PM é preso após esposa ser encontrada morta com tiro na casa em que moravam em SP

Larissa Cruz Morata foi encontrada caída no chão do banheiro da casa do casal com um ferimento de bala na cabeça

Reprodução/Redes Sociais

O policial militar Vinícius Costa Silva foi preso temporariamente na tarde desta segunda-feira (7), um dia após sua mulher ter sido encontrada morta com um tiro na cabeça na casa onde moravam, em Embu das Artes, região metropolitana de São Paulo.

O PM afirmou em depoimento que ela cometeu suicídio, versão contestada pela família da vítima e sobre a qual a Polícia Civil afirma haver “dúvida razoável”. O caso é tratado como morte suspeita.

“[Havia] dúvida razoável quanto a se tratar de suicídio, em razão daquilo que foi apurado no local, em razão da perícia técnica e de todos os elementos que foram colhidos pelos investigadores”, diz Bruna Caracho Crippa, delegada de Embu das Artes.

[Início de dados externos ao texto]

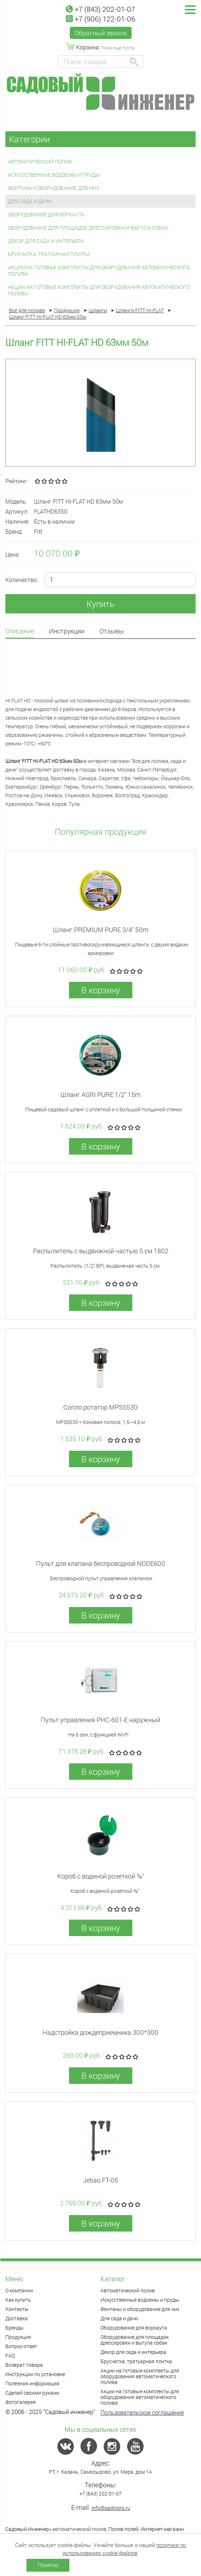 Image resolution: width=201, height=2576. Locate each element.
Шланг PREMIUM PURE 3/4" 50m (100, 929)
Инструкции (66, 631)
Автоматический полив (40, 161)
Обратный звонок (100, 33)
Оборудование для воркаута (46, 214)
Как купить (18, 2299)
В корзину (100, 990)
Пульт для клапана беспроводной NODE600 (100, 1563)
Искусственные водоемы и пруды (54, 174)
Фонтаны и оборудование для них (53, 188)
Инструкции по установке (35, 2374)
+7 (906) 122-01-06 (100, 18)
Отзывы (111, 631)
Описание (19, 631)
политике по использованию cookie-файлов (124, 2548)
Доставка (16, 2318)
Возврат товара (24, 2364)
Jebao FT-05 (100, 2180)
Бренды (14, 2327)
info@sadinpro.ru (111, 2507)
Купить (100, 603)
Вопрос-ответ (21, 2346)
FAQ (10, 2355)
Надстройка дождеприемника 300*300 (100, 2032)
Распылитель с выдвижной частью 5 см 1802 (100, 1251)
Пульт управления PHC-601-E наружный (100, 1719)
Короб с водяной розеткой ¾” (100, 1876)
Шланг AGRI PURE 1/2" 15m (100, 1094)
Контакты (17, 2309)
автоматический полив (79, 2529)
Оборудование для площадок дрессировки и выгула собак (88, 227)
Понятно (48, 2564)
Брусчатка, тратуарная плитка (49, 254)
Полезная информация (32, 2383)
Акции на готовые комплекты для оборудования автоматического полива (99, 270)
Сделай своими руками (32, 2392)
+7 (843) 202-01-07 (100, 9)
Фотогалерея (20, 2402)
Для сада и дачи (30, 201)
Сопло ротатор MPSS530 (100, 1407)
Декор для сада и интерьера (46, 240)
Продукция (18, 2336)
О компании (19, 2290)
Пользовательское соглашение (142, 2412) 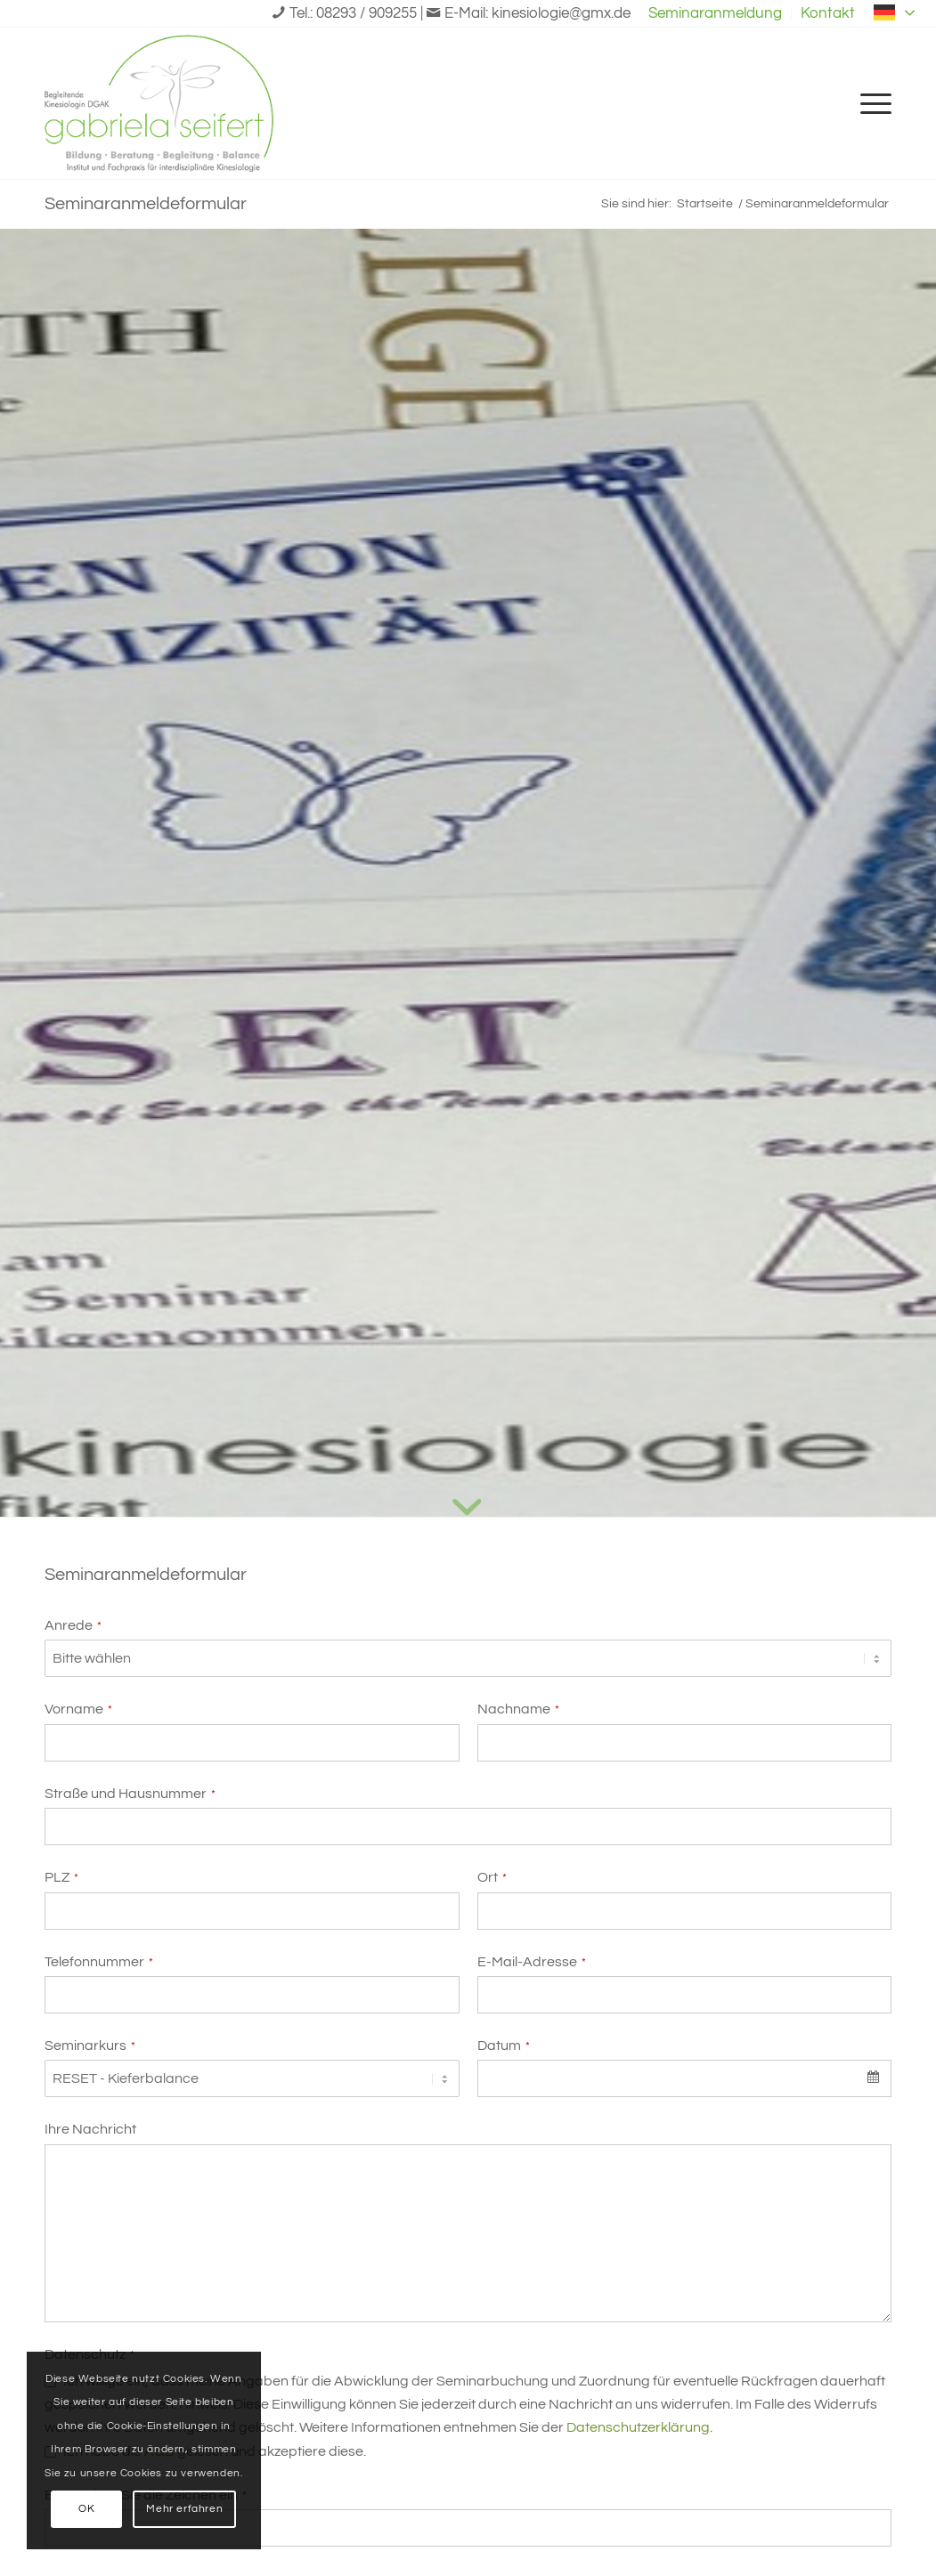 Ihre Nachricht (90, 2129)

O advogado Roberto Montanari, que defende o PM, disse à Folha que Vinícius “desde o primeiro momento relatou às autoridades que Larissa tirou a própria vida”.

“Trata-se de uma tragédia profundamente dolorosa, que atingiu de forma irreparável as famílias envolvidas e, sobretudo, o filho do casal”, disse.

Larissa Cruz Morata, 29, estava caída no banheiro da casa quando a polícia chegou ao local, por volta das 11h. A arma do PM estava embaixo do corpo dela e acabou apreendida. Também foram recolhidos o coldre, o carregador, munições e o estojo de um disparo.

Foi Vinícius quem acionou a Polícia Militar. Ele afirmou aos agentes que encontrou a mulher morta ao acordar. O PM disse em depoimento que ele e Larissa haviam conversado sobre o fim do relacionamento horas antes e negou envolvimento na morte.

Segundo ele, a mulher sabia onde a arma era guardada.

A irmã do policial, que esteve no imóvel horas antes, relatou ter presenciado uma discussão entre o casal sobre o fim do relacionamento.

A defesa do policial confirma o teor da conversa, mas diz que Vinicius “jamais praticaria qualquer ato de violência contra Larissa, pois, apesar do término no dia dos fatos, mantinham uma boa relação e tinham em comum o cuidado e o afeto pelo filho, sem qualquer histórico de violência anterior”.

Parentes afirmaram à polícia que Larissa vivia uma fase feliz e não teria motivo para tirar a própria vida. Segundo parentes, ela ligou para a avó entre 8h e 9h e disse que havia terminado o relacionamento e estava arrumando as coisas para deixar a casa com o filho, de 2 anos.

Uma familiar afirmou que era possível ouvir, ao fundo da ligação, sons de outras pessoas dentro da residência.

A defesa de Vinícius afirma que vai apresentar à Justiça conversas anteriores entre Larissa e familiares de Vinicius nas quais ela “manifestava pensamentos relacionados à possibilidade de tirar a própria vida diante de uma eventual ruptura do relacionamento”.

Para o advogado, esse material é relevante para o esclarecimento dos fatos e as mensagens não serão divulgadas neste momento em “respeito à intimidade de Larissa, ao filho do casal e ao trabalho das autoridades responsáveis pela investigação”.

Larissa deixa o filho, que morava com o casal e está sob os cuidados da família materna. O corpo foi enterrado nesta segunda-feira (7), no cemitério Valle dos Reis, em Taboão da Serra.

A delegada Bruna Caracho Crippa afirma que o delegado de plantão e peritos foram até o local e encontraram Larissa caída no chão com um tiro na cabeça.

Após investigações no local, o PM, a irmã dele e parentes da vítima foram para a delegacia, onde acabaram ouvidos. O caso foi registrado como morte suspeita.

Segundo Crippa, a decisão da prisão ocorreu após análise do ferimento no IML (Instituto Médico Legal).

“A perita responsável observou alguns dados curiosos em relação à trajetória desse projétil e a forma como essa mulher veio a óbito”, afirma.

“Somadas a outras razões que colhemos durante as investigações preliminares, a colaboração dele em relação aos fatos e às oitivas que tivemos aqui na delegacia, formei juízo de convicção e decidi representar pela prisão temporária dele.”

A detenção foi cumprida nesta tarde desta segunda-feira com o auxílio da Corregedoria da Polícia Militar e do batalhão em que o policial militar fazia parte.

A Secretaria de Segurança Pública estadual disse que foram requisitados exames periciais nas mãos da vítima e do marido, além de exames balísticos na arma apreendida e análises dos demais vestígios coletados.